But what about my victims?
Let's start with my closet. The faces hanging inside are not my own. They sag on their hangers, rubbery flesh with empty eye holes and mouths that gape askance when I slide open the door to pick and choose from among them. Who will I be today? The wrinkly old doctor, the sunburned construction worker, or the pasty office drone? Just three out of so many choices.
Do I have a favorite? For the past few days, I've worn the tanned, good-looking surfer face in my free time; it's done wonders for my self-image. Both men and women alike seem to favor this one above all others during my day-to-day interactions. People step out of the way and smile up at me as I walk the busy sidewalks, and of course I return the expression with my own teeth showing through the mouth—because I bleach them at home in the evenings, they appear to be part of the face. People seem to think they've crossed paths with a movie star, even a god.
They have no idea who lurks behind the mask.
But that's part of the game, you see. I don't let on that I'm not the doctor or the worker or the accountant or the surfer. When I wear those faces, I am those people. Their credit cards are mine. So are their cars, their homes, their lives. I become them.
How did I dispense with the bodies? That's a morbid question. Why dwell on such a thing? But if you must know, there was a circular saw involved, a room draped in plastic drop cloths, and a basement furnace. As for the bones, they were bagged and put out with the trash. Derivative? Perhaps.

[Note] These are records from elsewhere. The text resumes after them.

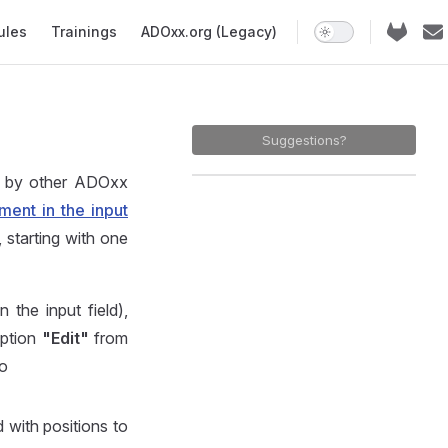
ules
Trainings
ADOxx.org (Legacy)
Suggestions?
d by other ADOxx
ment in the input
 starting with one
 the input field),
option
"Edit"
from
to
d with positions to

The bodies never concern me, only the lives I step into. I watched these men for months, "stalked" them, if you will, studying their solitary lives, their total lack of social interaction, their daily routines traveling to work and returning home, digging their own six-foot trenches as they tread the same path every day without exception. Simple men with simple lives—yet so much variety when they're all mine to wear as I like.
Today, I'll be the construction worker. I could use the exercise, and the sunshine will do me good.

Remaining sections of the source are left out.